10. Temyiz üzerine Yargıtay 4. Ceza Dairesinin 24/9/2013 tarihli ilamı ile İlk Derece Mahkemesinin kararı onanmıştır.
11. Başvurucu, temyiz sonucunu 31/12/2013 tarihinde kararın tebliği ile öğrenmiş ve 10/2/2014 tarihinde, Anayasa Mahkemesine bireysel başvuruda bulunmuştur.
B. İlgili Hukuk
12. 26/9/2004 tarih ve 5237 sayılı Türk Ceza Kanunu’nun 125. maddesi.
IV. İNCELEME VE GEREKÇE
13. Mahkemenin 4/11/2014 tarihinde yapmış olduğu toplantıda, başvurucunun 10/2/2014 tarih ve 2014/1643 numaralı bireysel başvurusu incelenip gereği düşünüldü:
A. Başvurucunun İddiaları
14. Başvurucu, yargılandığı ceza davasında deliller tam olarak toplanmadan karar verildiğini, Yargıtaya sunduğu delillerinin ise dikkate alınmadığını iddia etmektedir.

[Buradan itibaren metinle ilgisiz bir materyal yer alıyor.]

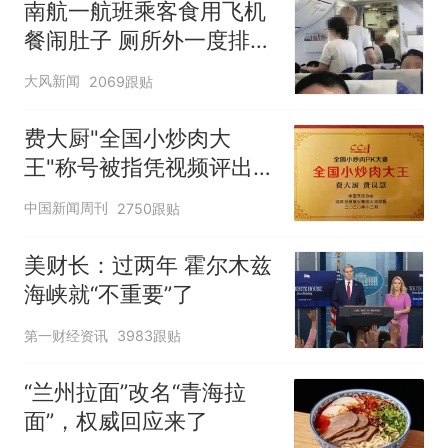
南航一航班乘客食用飞机
餐闹肚子 厕所外一度排长
队
大风新闻
2069跟贴
费大厨"全国小炒肉大
王"称号被指凭视频评出
官方回应
中国新闻周刊
2750跟贴
美财长：过两年 霍尔木兹
海峡就“不重要”了
第一财经资讯
3983跟贴
“兰州拉面”改名“青海拉
面”，权威回应来了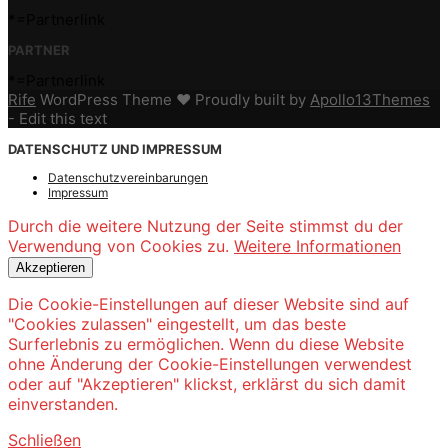
*=Partnerlink
PARTNER
*=Partnerlink
Rife
WordPress Theme ♥ Proudly built by
Apollo13Themes
- Edit this text
DATENSCHUTZ UND IMPRESSUM
Datenschutzvereinbarungen
Impressum
Durch die weitere Nutzung der Seite stimmst du der
Verwendung von Cookies zu.
Weitere Informationen
Akzeptieren
Die Cookie-Einstellungen auf dieser Website sind auf
"Cookies zulassen" eingestellt, um das beste
Surferlebnis zu ermöglichen. Wenn du diese Website
ohne Änderung der Cookie-Einstellungen verwendest
oder auf "Akzeptieren" klickst, erklärst du sich damit
einverstanden.
Schließen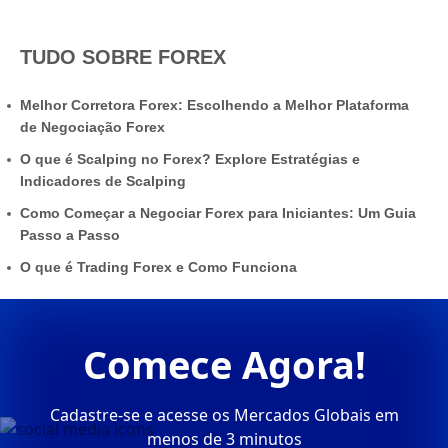
TUDO SOBRE FOREX
Melhor Corretora Forex: Escolhendo a Melhor Plataforma
de Negociação Forex
O que é Scalping no Forex? Explore Estratégias e
Indicadores de Scalping
Como Começar a Negociar Forex para Iniciantes: Um Guia
Passo a Passo
O que é Trading Forex e Como Funciona
Comece Agora!
Cadastre-se e acesse os Mercados Globais em
menos de 3 minutos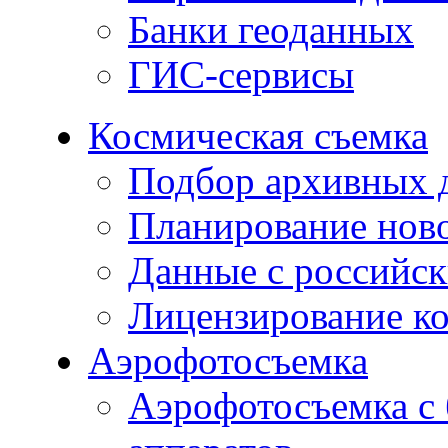
Банки геоданных
ГИС-сервисы
Космическая съемка
Подбор архивных 
Планирование нов
Данные с российск
Лицензирование к
Аэрофотосъемка
Аэрофотосъемка с 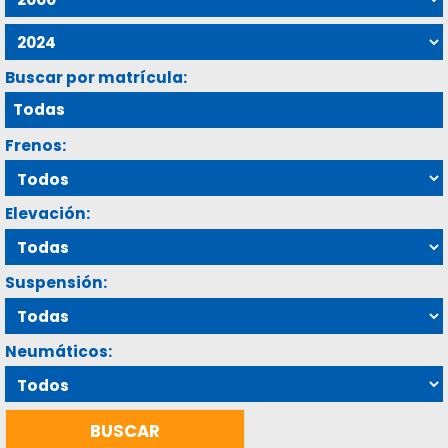
Buscar por matrícula:
Frenos:
Elevación:
Suspensión:
Neumáticos: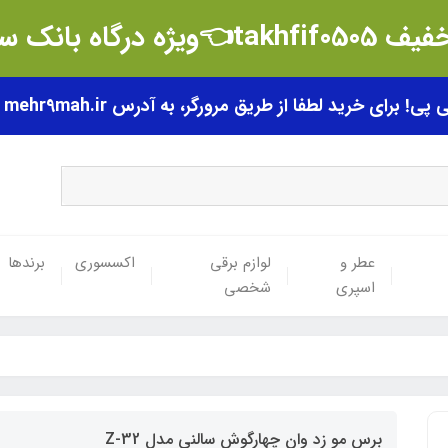
t👈ویژه درگاه بانک سامان
رای خرید لطفا از طریق مرورگر، به آدرس mehr9mah.ir مراجعه فرمایید.
عطر و
لوازم برقی
اکسسوری
برندها
اسپری
شخصی
برس مو زد وان چهارگوش سالنی مدل Z-32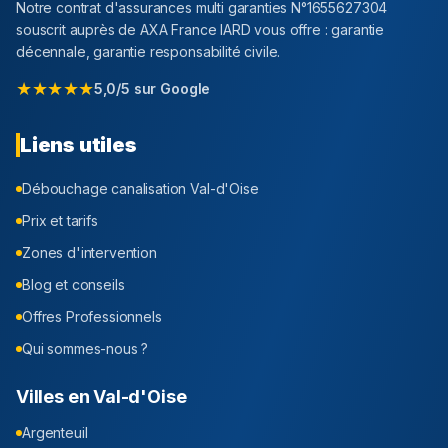
Notre contrat d'assurances multi garanties N°1655627304
souscrit auprès de AXA France IARD vous offre : garantie
décennale, garantie responsabilité civile.
★★★★★
5,0/5 sur Google
Liens utiles
Débouchage canalisation
Val-d'Oise
Prix et tarifs
Zones d'intervention
Blog et conseils
Offres Professionnels
Qui sommes-nous ?
Villes en
Val-d'Oise
Argenteuil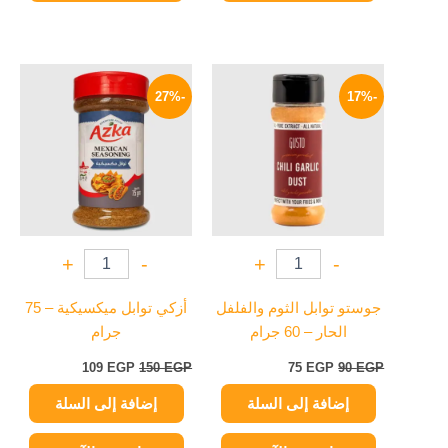
السعر
السعر
السعر
السعر
الأصلي
الحالي
الأصلي
الحالي
-27%
-17%
هو:
هو:
هو:
هو:
109 EGP.
150 EGP.
75 EGP.
90 EGP.
+
-
+
-
جوستو توابل الثوم والفلفل
أزكي توابل ميكسيكية – 75
الحار – 60 جرام
جرام
109
EGP
150
EGP
75
EGP
90
EGP
إضافة إلى السلة
إضافة إلى السلة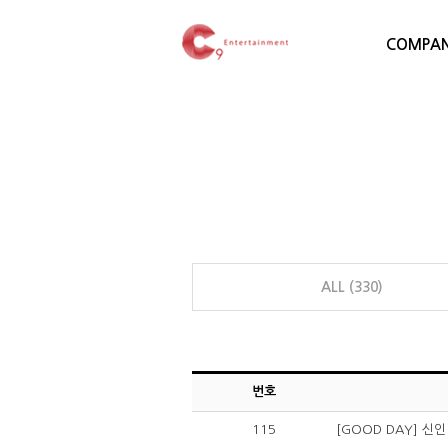
COMPA
ALL (330)
번호
115
[GOOD DAY] 신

Başvurucu, savunma tanıkları dinlenmeden karar verilmesi nedeniyle silahların eşitliği ilkesinin ihlal edildiğini ileri sürmektedir. Başvurucu, bilirkişi incelemesi taleplerinin gerekçesiz olarak reddedildiğini, cezalandırmak için yeterli ve kesin deliller olmadan cezalandırıldığını, sunduğu delillerin tartışılmadığını, Yargıtaya sunduğu delillerin ise hiçbir şekilde dikkate alınmadığını bu sebeplerle gerekçeli karar hakkının ihlal edildiğini iddia etmektedir. Başvurucu İlk Derece Mahkemesinin kararının dayanağı olan belgenin sahte olduğunun kendilerince ispatlandığı halde bunun ne İlk Derece Mahkemesince ne de Yargıtayca dikkate alınmadığını ve tartışılmadığını bu sebeple adil yargılanma hakkının ihlal edildiğini ileri sürmektedir. Başvurucu yeniden yargılanma ve 100.000,00 TL maddi, 100.000,00 TL manevi tazminat talebinde bulunmuştur.
B. Değerlendirme
1. Başvuru Süresi ve Mazeret Yönünden
15. 6216 sayılı Kanun’un, “Bireysel başvuru usulü” kenar başlıklı 47. maddesinin (5) numaralı fıkrası şöyledir:
“Bireysel başvurunun, başvuru yollarının tüketildiği tarihten; başvuru yolu öngörülmemişse ihlalin öğrenildiği tarihten itibaren otuz gün içinde yapılması gerekir. Haklı bir mazereti nedeniyle süresi içinde başvuramayanlar, mazeretin kalktığı tarihten itibaren onbeş gün içinde ve mazeretlerini belgeleyen delillerle birlikte başvurabilirler. Mahkeme, öncelikle başvurucunun mazeretinin geçerli görülüp görülmediğini inceleyerek talebi kabul veya reddeder.”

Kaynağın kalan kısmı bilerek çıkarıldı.